--- Task directions ---
Among the lines below, keep only those from the one containing "has width=1384, height=1161." through the one containing "Locate an element", and reproduce them exactly.

--- Data under study ---
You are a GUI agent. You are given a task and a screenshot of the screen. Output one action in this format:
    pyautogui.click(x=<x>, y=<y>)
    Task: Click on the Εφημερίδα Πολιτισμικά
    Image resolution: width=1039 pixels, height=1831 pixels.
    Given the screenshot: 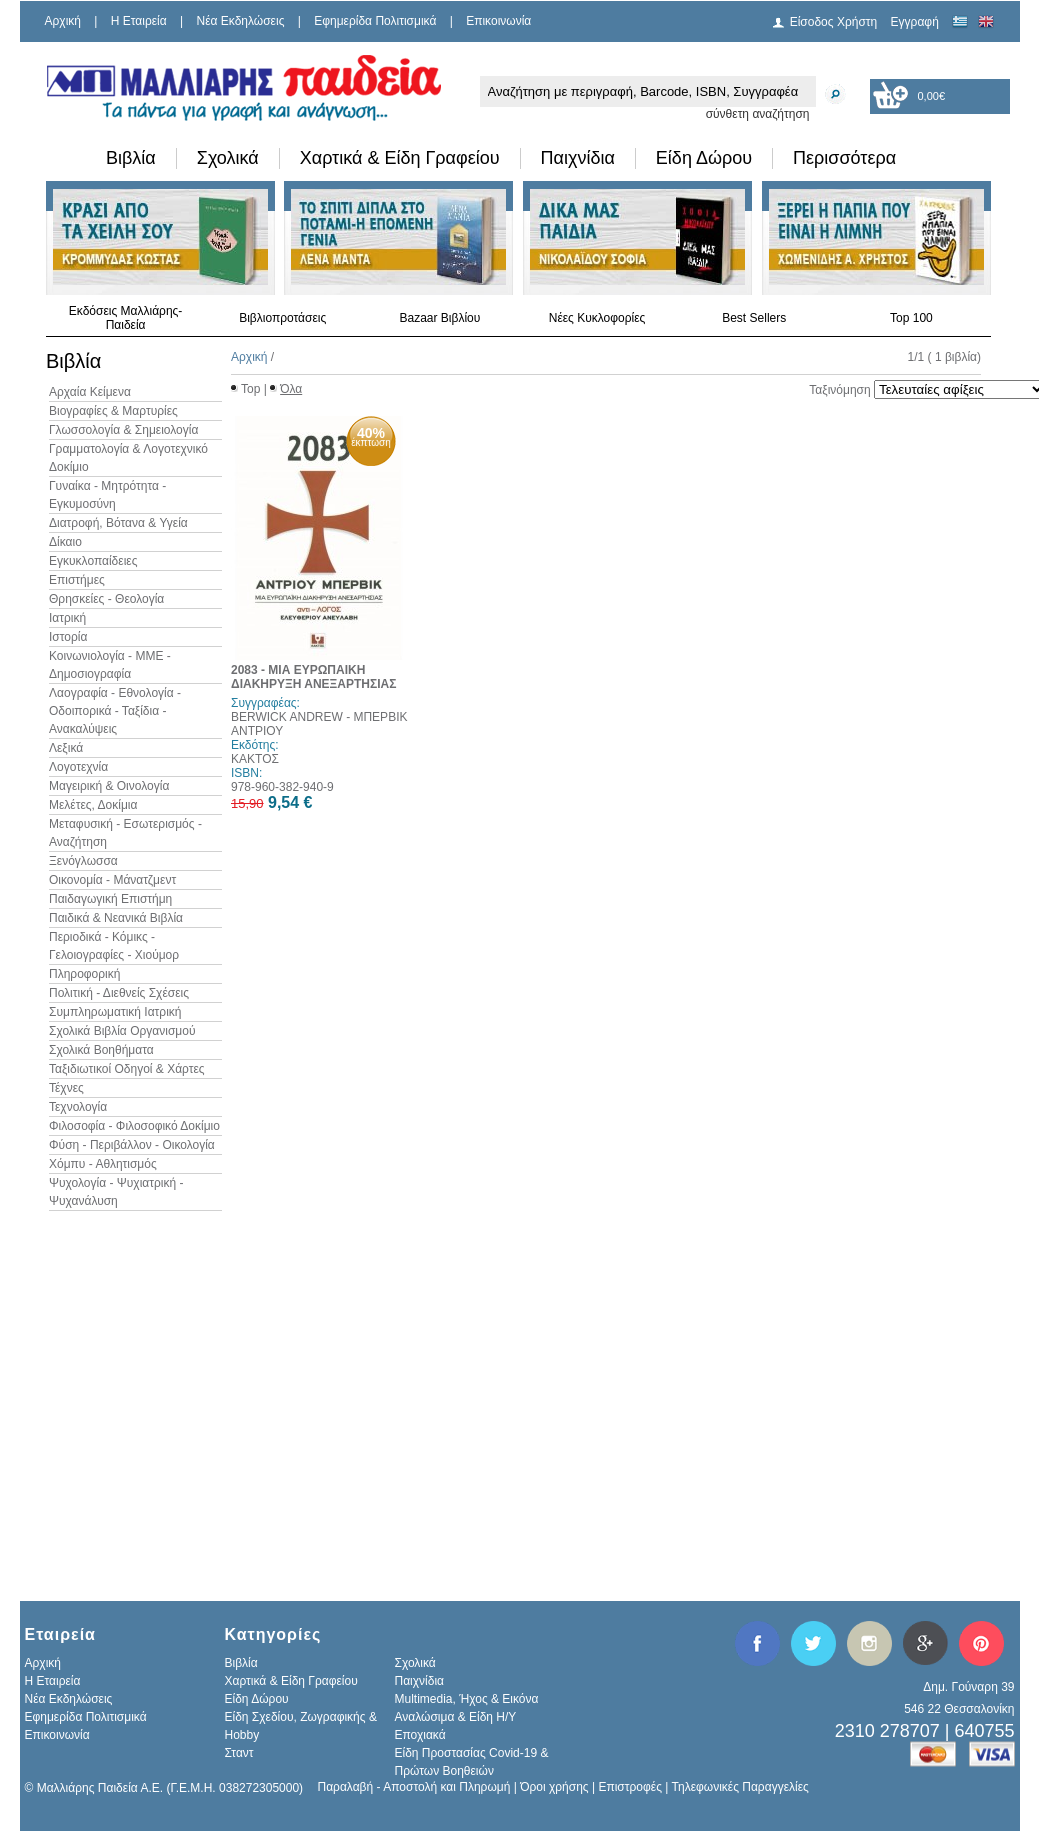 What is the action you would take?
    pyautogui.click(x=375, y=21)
==
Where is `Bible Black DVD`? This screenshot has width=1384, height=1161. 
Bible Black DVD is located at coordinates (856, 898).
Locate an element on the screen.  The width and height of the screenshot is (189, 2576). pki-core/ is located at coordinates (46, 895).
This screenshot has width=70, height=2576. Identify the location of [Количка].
...
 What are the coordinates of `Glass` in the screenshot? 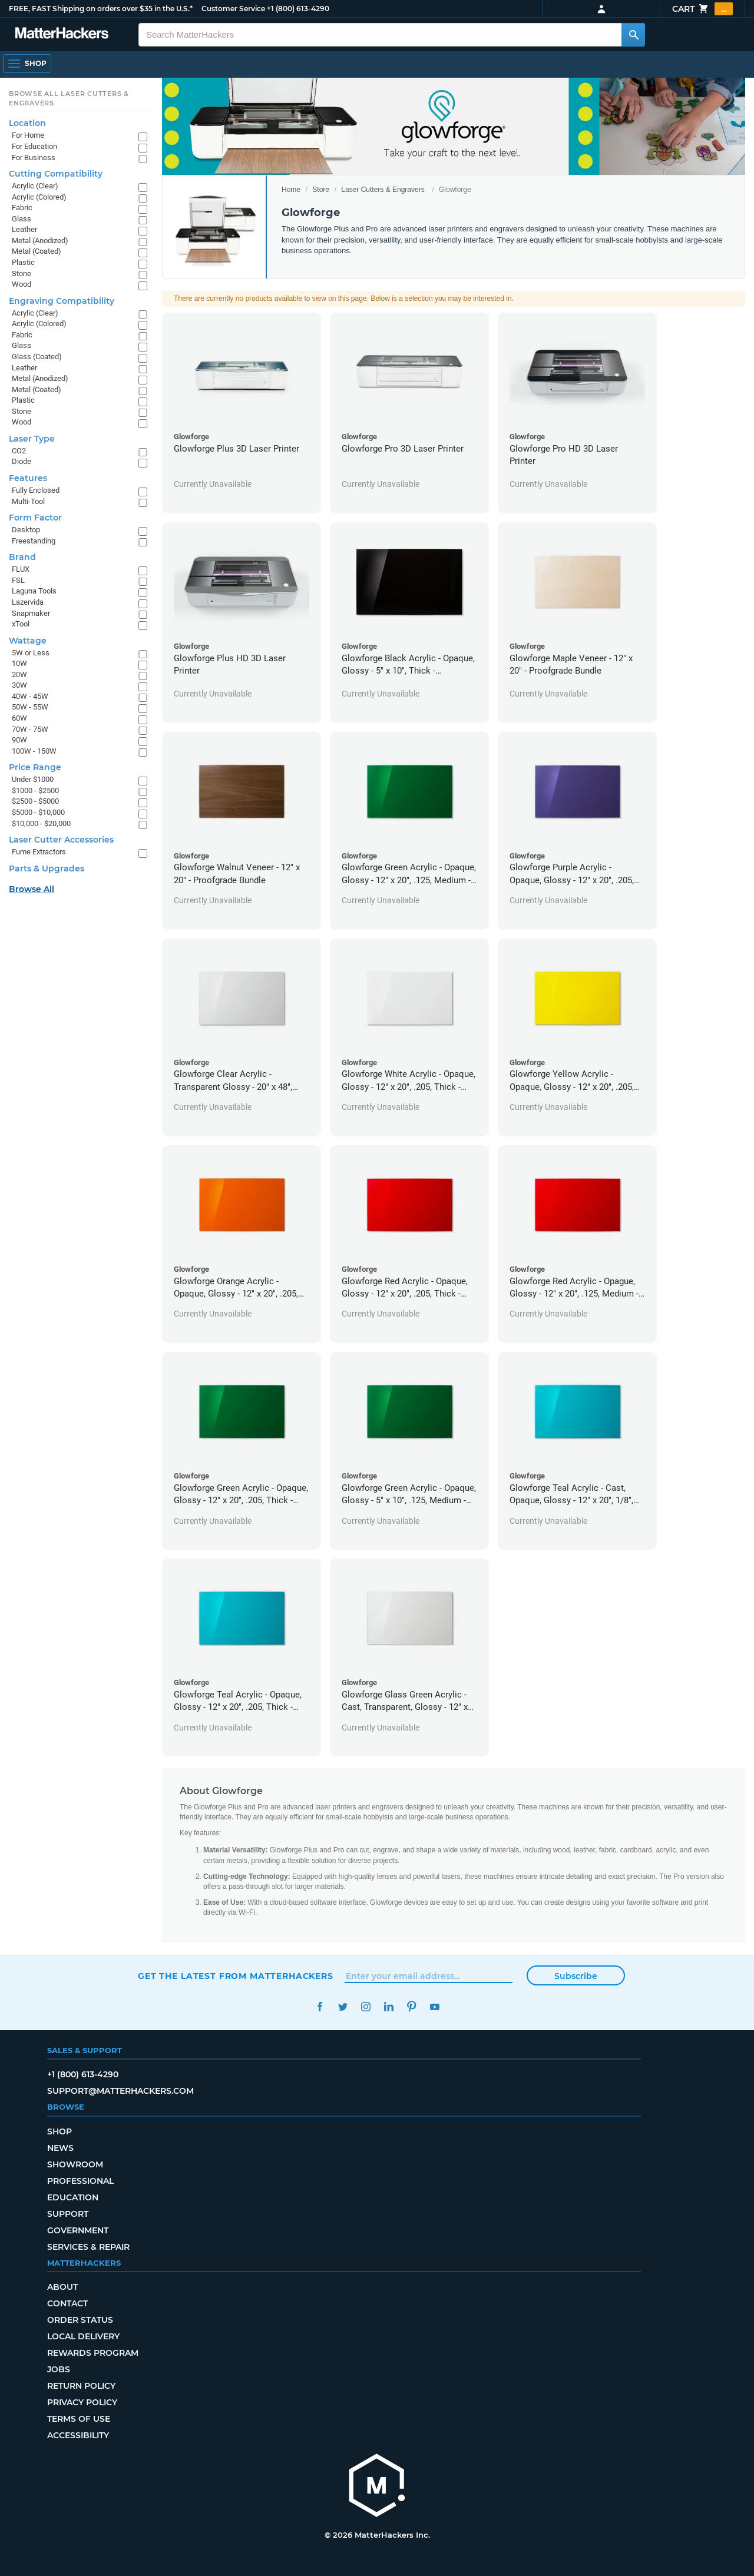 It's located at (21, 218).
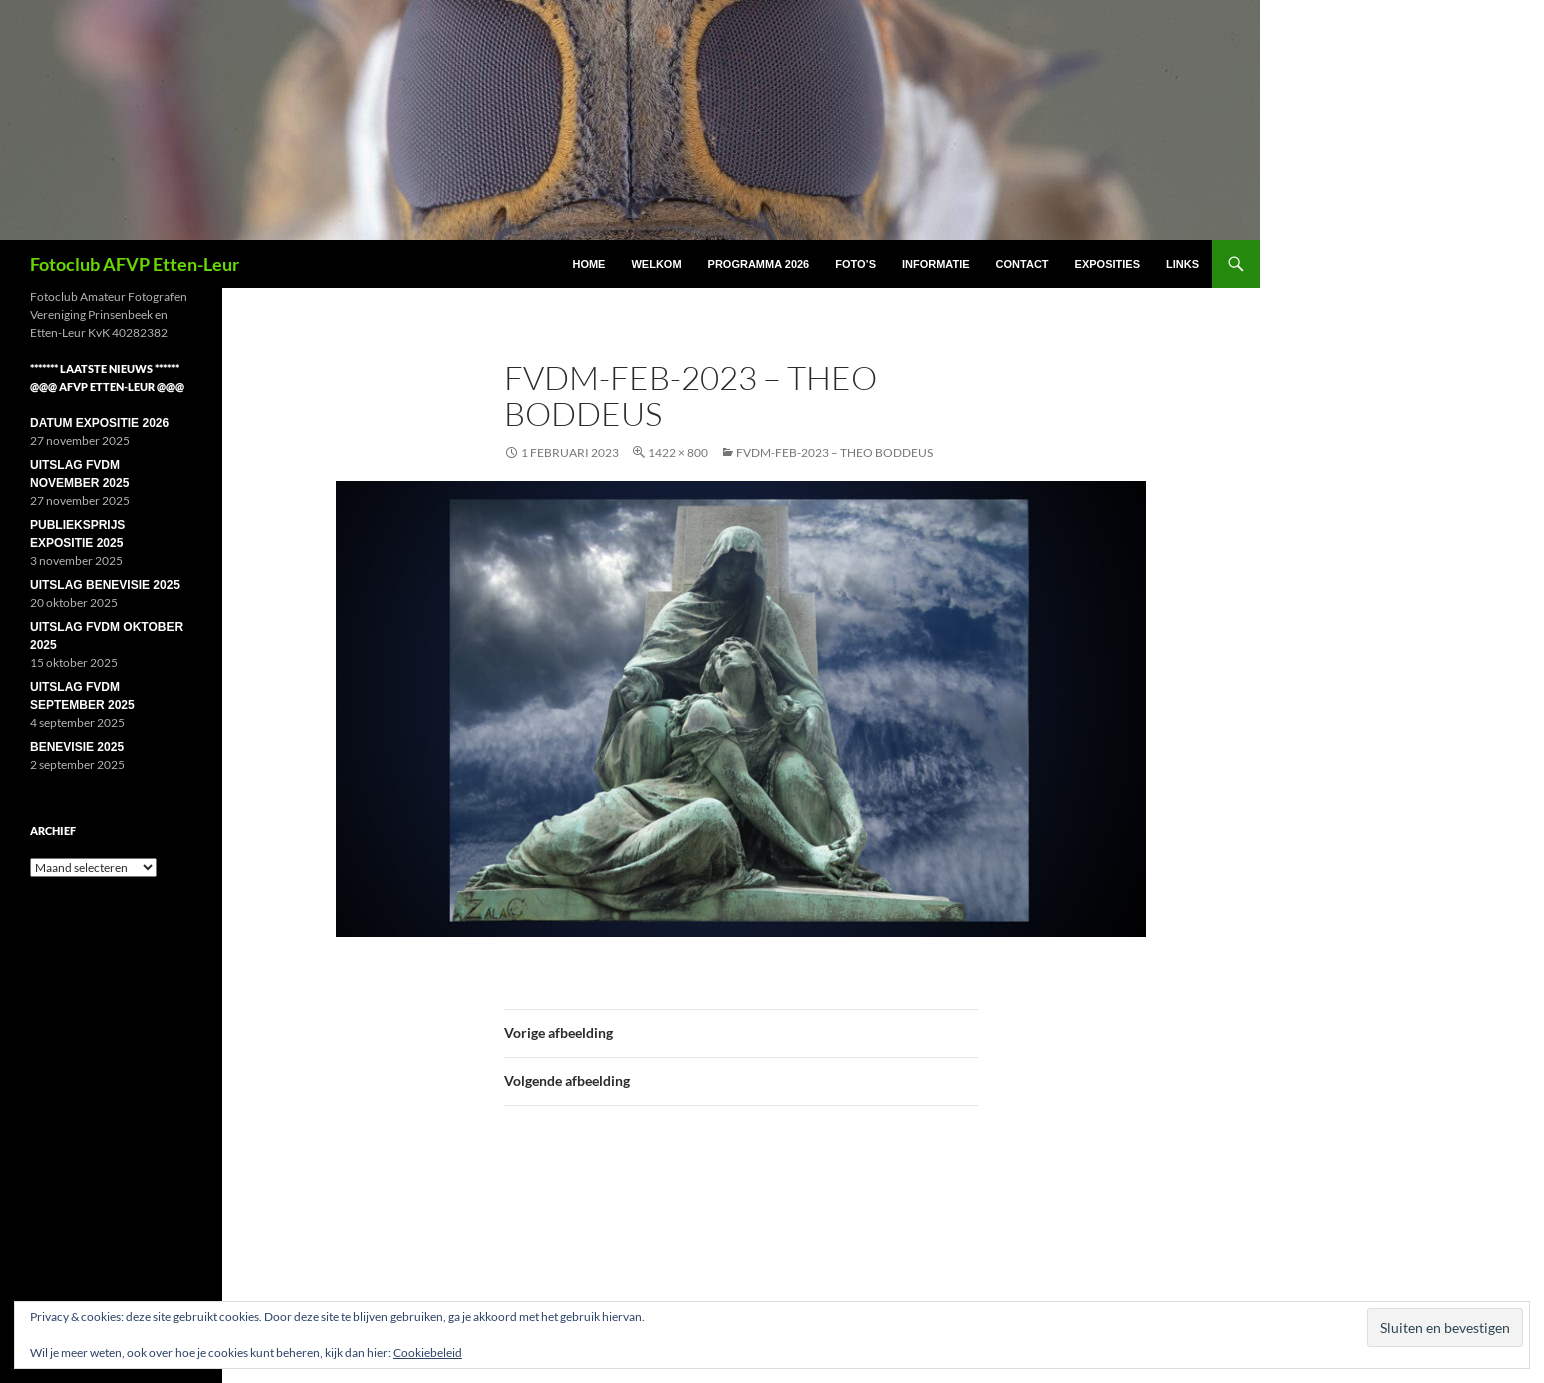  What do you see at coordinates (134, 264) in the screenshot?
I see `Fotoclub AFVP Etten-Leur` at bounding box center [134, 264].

--- Your response ---
Where is `Bible Black DVD`? This screenshot has width=1384, height=1161. 
Bible Black DVD is located at coordinates (856, 898).
Locate an element on the screen.  The width and height of the screenshot is (189, 2576). pki-core/ is located at coordinates (46, 895).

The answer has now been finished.